Your approach has developers hardcoding filenames within their source code. If a developer wants to use two files of the same name, they must find a way to segregate the files into subfolders, or they must rename a file and invade some library source code to rewrite the filename occurrences. Please let me know if I'm wrong about this. :)
The LtU post also goes over at least one use case where a library user wants to update the dependencies of the library without also updating the library itself. Fortunately, this time I think we can agree that this isn't the problem we're discussing. :) It's something I care about in a module system, but it's not directly related to name collision.

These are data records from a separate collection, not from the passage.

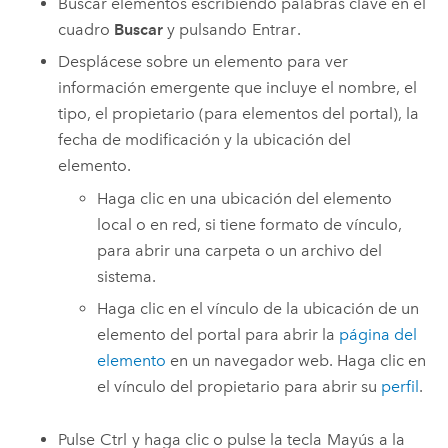
Buscar elementos escribiendo palabras clave en el
cuadro
Buscar
y pulsando
Entrar
.
Desplácese sobre un elemento para ver
información emergente que incluye el nombre, el
tipo, el propietario (para elementos del portal), la
fecha de modificación y la ubicación del
elemento.
Haga clic en una ubicación del elemento
local o en red, si tiene formato de vínculo,
para abrir una carpeta o un archivo del
sistema.
Haga clic en el vínculo de la ubicación de un
elemento del portal para abrir la
página del
elemento
en un navegador web. Haga clic en
el vínculo del propietario para abrir su
perfil
.
Pulse
Ctrl
y haga clic o pulse la tecla
Mayús
a la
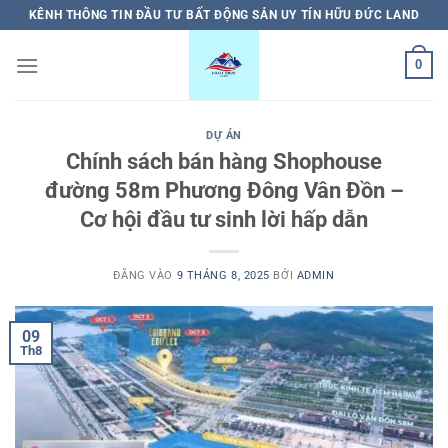
Bỏ
KÊNH THÔNG TIN ĐẦU TƯ BẤT ĐỘNG SẢN UY TÍN HỮU ĐỨC LAND
qua
nội
0
dung
DỰ ÁN
Chính sách bán hàng Shophouse
đường 58m Phương Đông Vân Đồn –
Cơ hội đầu tư sinh lời hấp dẫn
ĐĂNG VÀO
9 THÁNG 8, 2025
BỞI
ADMIN
09
Th8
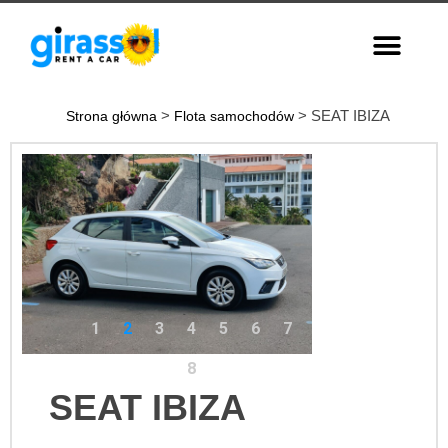
>
> SEAT IBIZA
Strona główna
Flota samochodów
1
2
3
4
5
6
7
8
SEAT IBIZA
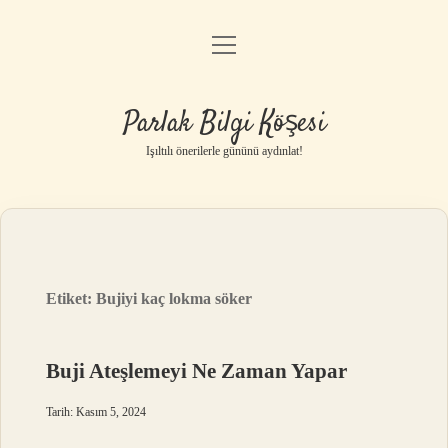
menüyü
Anasayfa
aç
Gizlilik Politikası
Parlak Bilgi Köşesi
Yasal Uyarı
Işıltılı önerilerle gününü aydınlat!
Hakkımızda
Etiket:
Bujiyi kaç lokma söker
Buji Ateşlemeyi Ne Zaman Yapar
Tarih: Kasım 5, 2024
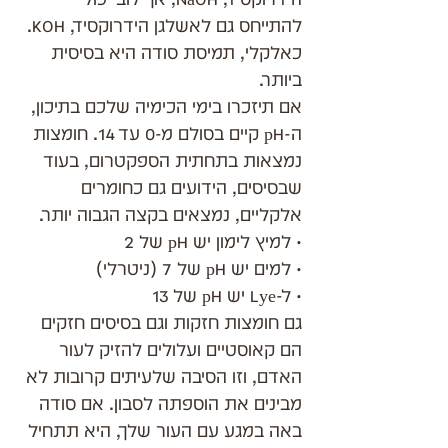
להתייחס גם לאשלגן הידרוקסיד, KOH.
כאלקלי, תמיסת סודה היא בסיסית 
ביותר. 
אם תיזכרו בימי הכימיה שלכם בתיכון, 
ה-pH קיים בסולם מ-0 עד 14. חומצות 
נמצאות בתחתית הספקטרום, בעוד 
שבסיסים, הידועים גם כחומרים 
אלקליים, נמצאים בקצה הגבוה יותר.
• למיץ לימון יש pH של 2
• למים יש pH של 7 (ניטרלי)
• ל-Lye יש pH של 13
גם חומצות חזקות וגם בסיסים חזקים 
הם קאוסטיים ועלולים להזיק לעור 
האדם, וזו הסיבה שלעיתים קרובות לא 
מבינים את הוספתה לסבון. אם סודה 
באה במגע עם העור שלך, היא תתחיל 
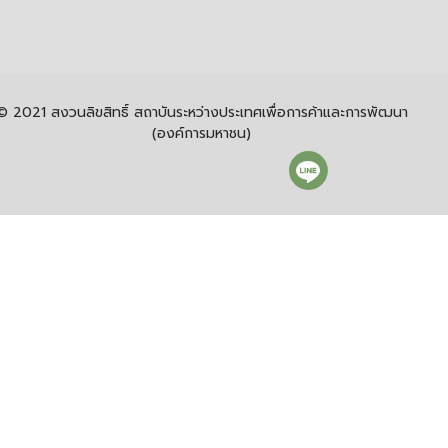
© 2021 สงวนลิขสิทธิ์ สถาบันระหว่างประเทศเพื่อการค้าและการพัฒนา
(องค์การมหาชน)
อนุญาตให้นำผลงานไปใช้ ทำซ้ำ แจกจ่าย หรือดัดแปลงงานนั้นได้ โดย
ต้องระบุที่มาและต้องไม่ใช่เพื่อการค้า
การใช้คุกกี้ของ itd
สถาบันระหว่างประเทศเพื่อการค้าและการพัฒนา (องค์การ
มหาชน) หรือ สคพ. (itd) ใช้คุกกี้ที่มีความจำเป็นอย่างยิ่งต่อ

"Er, is it the other way around? It looks like at least this post of mine came after the email discussion"
Yes, but the discussion started with the Arc topic and then moved to e-mail and then moved back to the Arc topic.
"I admit your approach handles the practical cases."
Well then! I'll consider that "all", since I only care about the practical cases.
"Your approach has developers hardcoding filenames within their source code. If a developer wants to use two files of the same name, they must find a way to segregate the files into subfolders, or they must rename a file and invade some library source code to rewrite the filename occurrences. Please let me know if I'm wrong about this. :)"
Yes. It is tied to the filesystem, or website URLs, or Git commits, or whatever. But, the filesystem already enforces a "no two files with the same name in the same folder" rule, so no biggie.
If you wanted to create something that manages dependencies at a more abstract level, that's fine, and you can build it on top of my system, but I personally don't see much use for that (yet).
If your worry isn't about filenames at all, and is simply about putting filenames into the source code, I think the answer is really easy: just do something like RubyGems, where you have a standard file called "dependencies" that imports all the dependencies in the right order. And then when you want to load the library, you'd just load the "dependencies" file. This doesn't require any changes to my system, since it's purely user-convention.
This still allows for putting the dependency information straight into the source code, which is useful for quickie scripts and such. But big projects and libraries would use the "dependencies" convention. And as Ruby showed, this kind of user-convention can be applied after the language is already in use. So it doesn't need to be baked in ahead of time, though there might be some minor transition pain. But I'll worry about that once libraries and projects become big enough that a "dependencies" convention becomes useful.